[Source records]
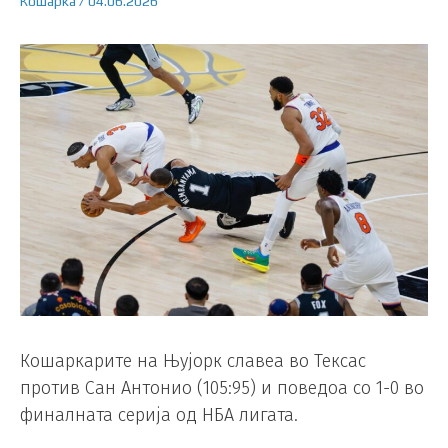
Кошарка
/
04.06.2026
Кошаркарите на Њујорк славеа во Тексас
против Сан Антонио (105:95) и поведоа со 1-0 во
финалната серија од НБА лигата.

Requirement. Having located the line containing "Кошаркарите на Њујорк славеа во Тексас", set it down along with every line after it through the end of the data, reproducing each exactly.

Answer to the problem.
Кошаркарите на Њујорк славеа во Тексас
против Сан Антонио (105:95) и поведоа со 1-0 во
финалната серија од НБА лигата.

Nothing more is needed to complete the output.